The returned data frame has one row per midpoint position bin.

### Filter By Eligible Intervals

```python
min_intervals = 100

for _, group in midpoints.groups().iterrows():
    if group["eligible_intervals"] < min_intervals:
        continue

    profile = midpoints.data_frame_for_profile(
        group_idx=group["group_idx"],
        length_bin_idx=0,
    )
```

### Extract NumPy Arrays

```python
profile = midpoints.array_for_profile(group_idx=0, length_bin_idx=0)
group_counts = midpoints.array_from_group_idx(group_idx=0)
length_counts = midpoints.array_from_length_bin(length_bin_idx=0)
```

`array()` loads the full 3D count tensor into RAM:

```python
counts = midpoints.array()
```

Prefer the slice helpers when possible.

<br>

## Load End-Motif Counts

```python
import cfdnalab as cfl

ends = cfl.read_end_motifs("sample.end_motifs.zarr")
```

### Storage Mode - Sparse or Dense

Start by checking whether the counts were stored as a dense matrix or sparse COO arrays.

```python
ends.storage_mode()
```

For sparse output, `sparse_coo_data_frame()` is usually the easiest way to inspect or plot the non-zero motif counts. Use `sparse_coo()` or the sparse slice helpers when you want SciPy sparse matrices. Dense helpers require `allow_densify=True` on sparse stores so large sparse outputs are not accidentally expanded in memory.

For dense output, the `dense_data_frame*()` methods are usually the most convenient starting point.

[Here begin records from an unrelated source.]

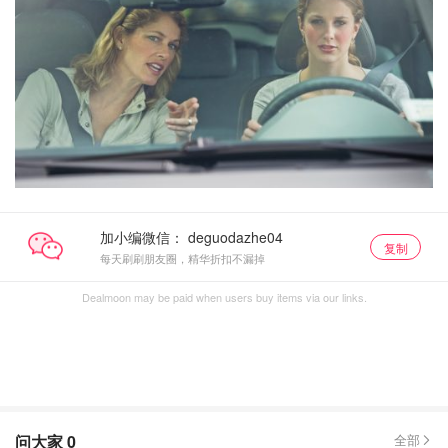
加小编微信：
复制
每天刷刷朋友圈，精华折扣不漏掉
Dealmoon may be paid when users buy items via our links.
问大家
0
全部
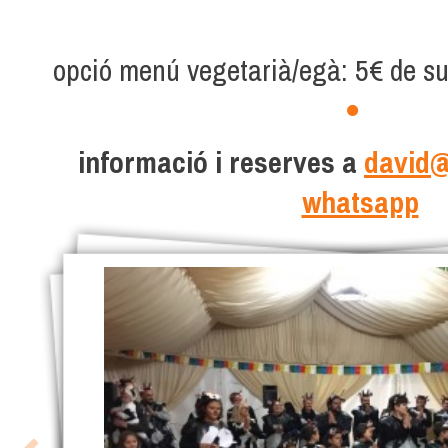
opció menú vegetarià/egà: 5€ de su
​informació i reserves a
david@
whatsapp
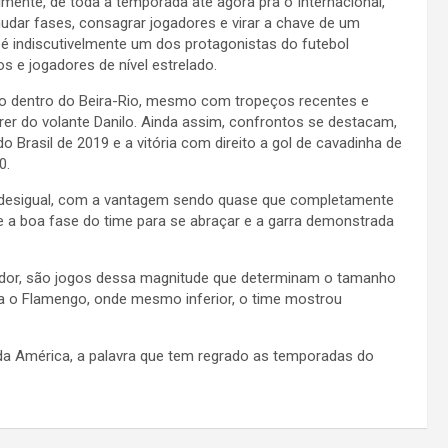
lmente, de toda a temporada até agora pra o Internacional,
udar fases, consagrar jogadores e virar a chave de um
 é indiscutivelmente um dos protagonistas do futebol
os e jogadores de nível estrelado.
rco dentro do Beira-Rio, mesmo com tropeços recentes e
er do volante Danilo. Ainda assim, confrontos se destacam,
o Brasil de 2019 e a vitória com direito a gol de cavadinha de
0.
 desigual, com a vantagem sendo quase que completamente
e a boa fase do time para se abraçar e a garra demonstrada
cedor, são jogos dessa magnitude que determinam o tamanho
ra o Flamengo, onde mesmo inferior, o time mostrou
da América, a palavra que tem regrado as temporadas do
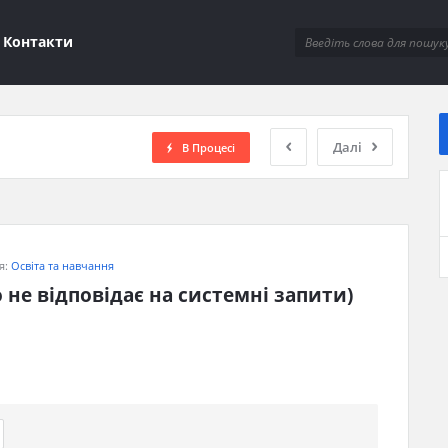
ions
Контакти
Далі
В Процесі
я:
Освіта та навчання
не відповідає на системні запити) 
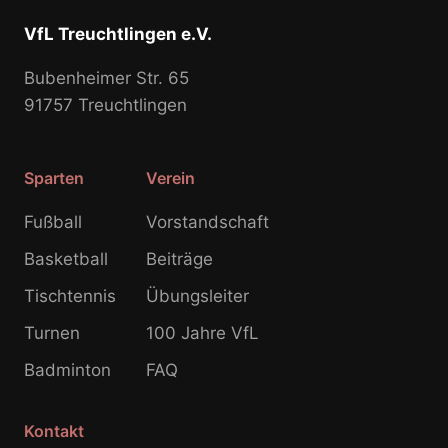
VfL Treuchtlingen e.V.
Bubenheimer Str. 65
91757 Treuchtlingen
Sparten
Verein
Fußball
Vorstandschaft
Basketball
Beiträge
Tischtennis
Übungsleiter
Turnen
100 Jahre VfL
Badminton
FAQ
Kontakt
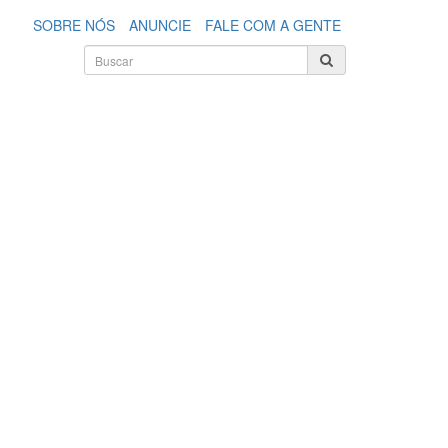
SOBRE NÓS
ANUNCIE
FALE COM A GENTE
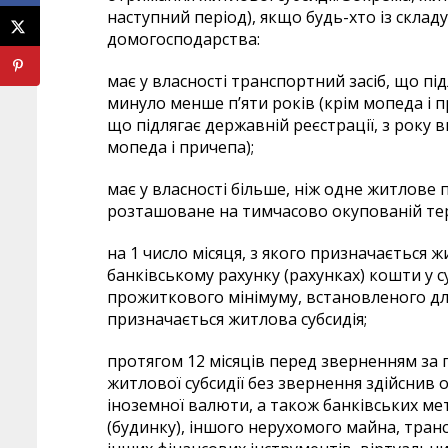
наступний період), якщо будь-хто із складу
домогосподарства:
має у власності транспортний засіб, що під
минуло менше п’яти років (крім мопеда і п
що підлягає державній реєстрації, з року 
мопеда і причепа);
має у власності більше, ніж одне житлове 
розташоване на тимчасово окупованій тер
на 1 число місяця, з якого призначається 
банківському рахунку (рахунках) кошти у 
прожиткового мінімуму, встановленого для 
призначається житлова субсидія;
протягом 12 місяців перед зверненням за 
житлової субсидії без звернення здійснив о
іноземної валюти, а також банківських ме
(будинку), іншого нерухомого майна, транс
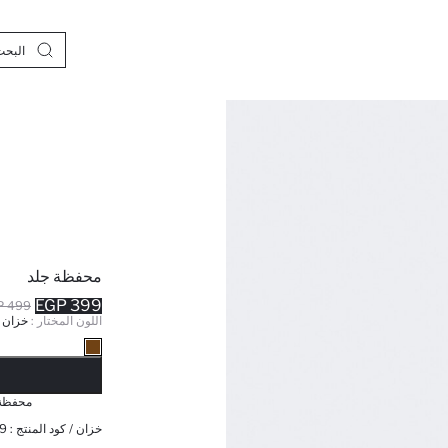
محفظة جلد
399 EGP
499 EGP
اللون المختار :
خزان
نف
محفظة 
خزان / كود المنتج :
9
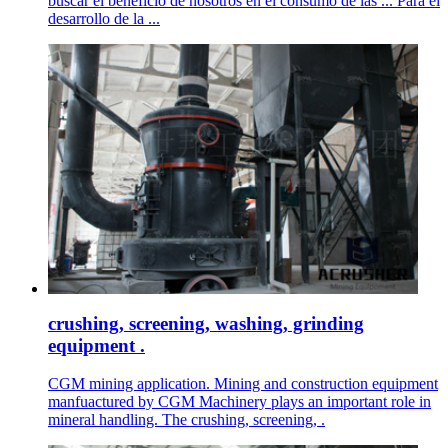
buscar el beneficio de nosotros en el consumo de las ... Para el
desarrollo de la ...
crushing, screening, washing, grinding
equipment .
CGM mining application. Mining and construction equipment
manfuactured by CGM Machinery plays an important role in
mineral handling. The crushing, screening, .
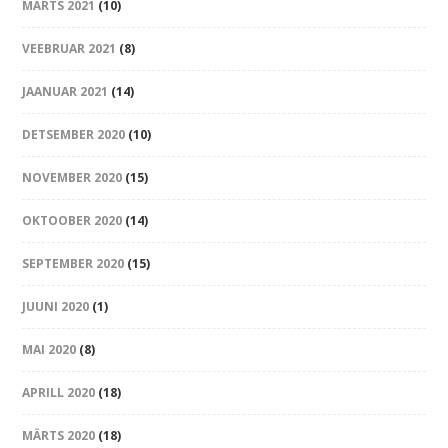
MÄRTS 2021
(10)
VEEBRUAR 2021
(8)
JAANUAR 2021
(14)
DETSEMBER 2020
(10)
NOVEMBER 2020
(15)
OKTOOBER 2020
(14)
SEPTEMBER 2020
(15)
JUUNI 2020
(1)
MAI 2020
(8)
APRILL 2020
(18)
MÄRTS 2020
(18)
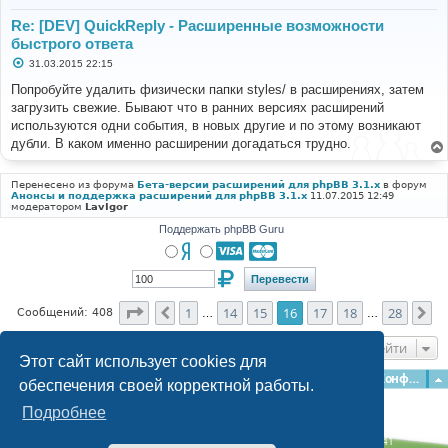
Re: [DEV] QuickReply - Расширенные возможности
быстрого ответа
С
31.03.2015 22:15
о
о
Попробуйте удалить физически папки styles/ в расширениях, затем
б
загрузить свежие. Бывают что в ранних версиях расширений
щ
е
используются одни события, в новых другие и по этому возникают
н
дубли. В каком именно расширении догадаться трудно.
и
е
Перенесено из форума
Бета-версии расширений для phpBB 3.1.x
в форум
Анонсы и поддержка расширений для phpBB 3.1.x
11.07.2015 12:49
модератором
LavIgor
Поддержать phpBB Guru
Страница
16
из
28
1
14
15
16
17
18
28
Пред.
Сл
Сообщений: 408
…
…
Перейти
Этот сайт использует cookies для
Главная
Форумы
Наша команда
О команде
Конфиденциальность
обеспечения своей корректной работы.
Подробнее
Time: 0.228s
| Peak Memory Usage: 3.15 МБ | GZIP: Off |
Queries: 41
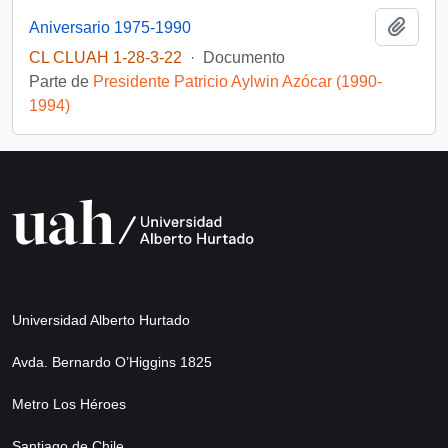
Añadi
Aniversario 1975-1990
CL CLUAH 1-28-3-22
·
Documento
Parte de
Presidente Patricio Aylwin Azócar (1990-
1994)
Universidad Alberto Hurtado
Avda. Bernardo O’Higgins 1825
Metro Los Héroes
Santiago de Chile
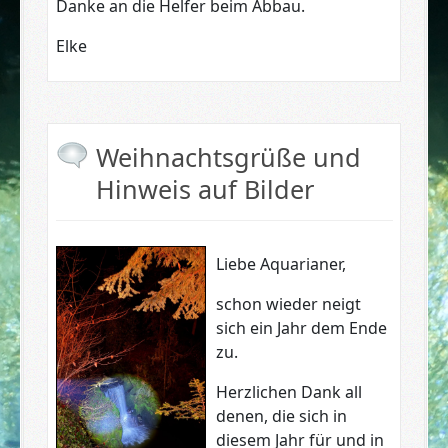
Danke an die Helfer beim Abbau.
Elke
Weihnachtsgrüße und
Hinweis auf Bilder
Liebe Aquarianer,
schon wieder neigt
sich ein Jahr dem Ende
zu.
Herzlichen Dank all
denen, die sich in
diesem Jahr für und in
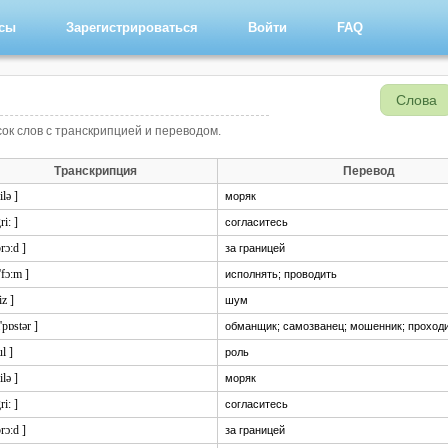
рсы
Зарегистрироваться
Войти
FAQ
Слова
сок слов с транскрипцией и переводом.
Транскрипция
Перевод
ilə ]
моряк
ri: ]
согласитесь
brɔ:d ]
за границей
'fɔ:m ]
исполнять; проводить
iz ]
шум
'pɒstər ]
обманщик; самозванец; мошенник; проход
ul ]
роль
ilə ]
моряк
ri: ]
согласитесь
brɔ:d ]
за границей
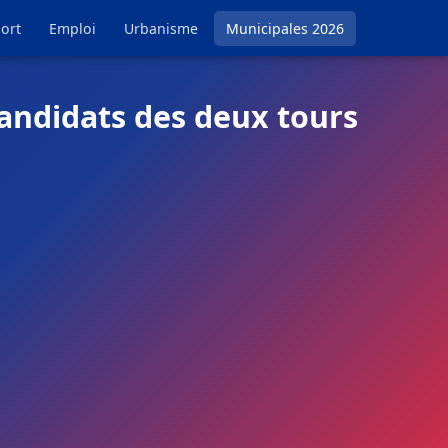
ort
Emploi
Urbanisme
Municipales 2026
candidats des deux tours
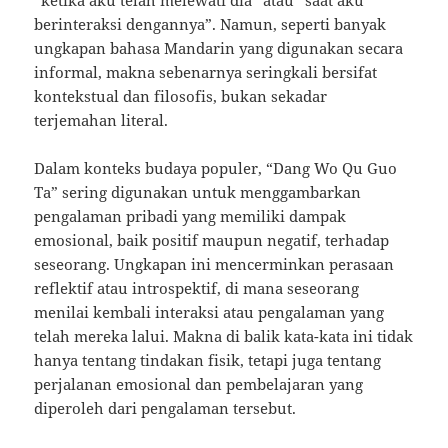
berinteraksi dengannya”. Namun, seperti banyak
ungkapan bahasa Mandarin yang digunakan secara
informal, makna sebenarnya seringkali bersifat
kontekstual dan filosofis, bukan sekadar
terjemahan literal.
Dalam konteks budaya populer, “Dang Wo Qu Guo
Ta” sering digunakan untuk menggambarkan
pengalaman pribadi yang memiliki dampak
emosional, baik positif maupun negatif, terhadap
seseorang. Ungkapan ini mencerminkan perasaan
reflektif atau introspektif, di mana seseorang
menilai kembali interaksi atau pengalaman yang
telah mereka lalui. Makna di balik kata-kata ini tidak
hanya tentang tindakan fisik, tetapi juga tentang
perjalanan emosional dan pembelajaran yang
diperoleh dari pengalaman tersebut.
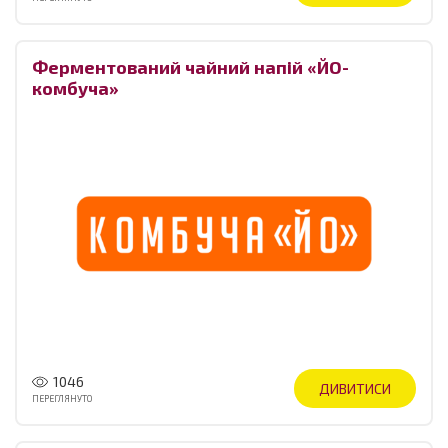
Ферментований чайний напій «ЙО-
комбуча»
1046
ДИВИТИСИ
ПЕРЕГЛЯНУТО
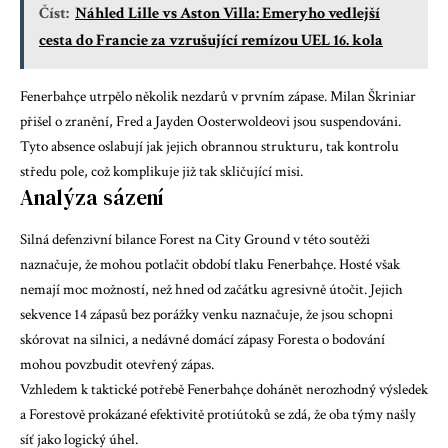
Číst:
Náhled Lille vs Aston Villa: Emeryho vedlejší
cesta do Francie za vzrušující remízou UEL 16. kola
Fenerbahçe utrpělo několik nezdarů v prvním zápase. Milan Škriniar
přišel o zranění, Fred a Jayden Oosterwoldeovi jsou suspendováni.
Tyto absence oslabují jak jejich obrannou strukturu, tak kontrolu
středu pole, což komplikuje již tak skličující misi.
Analýza sázení
Silná defenzivní bilance Forest na City Ground v této soutěži
naznačuje, že mohou potlačit období tlaku Fenerbahçe. Hosté však
nemají moc možností, než hned od začátku agresivně útočit. Jejich
sekvence 14 zápasů bez porážky venku naznačuje, že jsou schopni
skórovat na silnici, a nedávné domácí zápasy Foresta o bodování
mohou povzbudit otevřený zápas.
Vzhledem k taktické potřebě Fenerbahçe dohánět nerozhodný výsledek
a Forestově prokázané efektivitě protiútoků se zdá, že oba týmy našly
síť jako logický úhel.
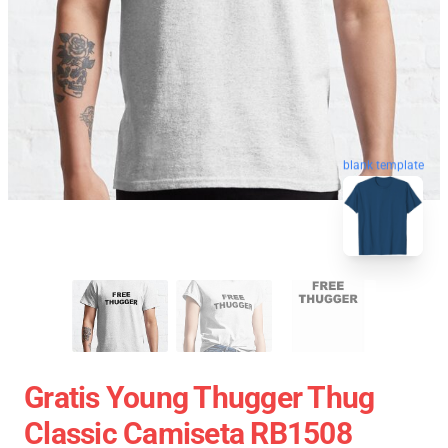
blank template
Gratis Young Thugger Thug
Classic Camiseta RB1508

Use `dense_counts_zarr_array()` when you want the on-disk Zarr array and `dense_counts_matrix()` when you want the full NumPy matrix in memory.

`sparse_coo_data_frame()` is only available for sparse output.

### Inspect End-Motif Metadata

```python
motifs = ends.motif_metadata()
ends.has_motif("_AA")
```

`read_end_motifs()` returns a mode-specific object.

- Windowed output has `windows()`.
- Grouped output has `groups()` and `group_idx()`.
- Global output has `dense_counts_vec()` and `dense_data_frame()`.

### Extract End-Motif Counts

```python
motif_idx = ends.motif_idx("_AA")

motif_counts = ends.dense_data_frame_for_motif_idx(motif_idx)
```

Sparse output stays sparse unless you ask for dense arrays:

```python
sparse_counts = ends.sparse_coo()
sparse_payload = ends.sparse_coo_data_frame()
motif_array = ends.dense_counts_for_motif("_AA", allow_densify=True)
```

For dense windowed output:

```python
windows = ends.windows()
window_counts = ends.dense_data_frame_for_window(window_idx=0)
```

For dense grouped output:

```python
groups = ends.groups()
group_counts = ends.dense_data_frame_for_group("t-cells")
```

For sparse stores, prefer `sparse_coo()`, `sparse_coo_data_frame()`, and the sparse slice helpers when working with large end-motif outputs. Use `allow_densify=True` only when the dense result is small enough to fit comfortably in memory.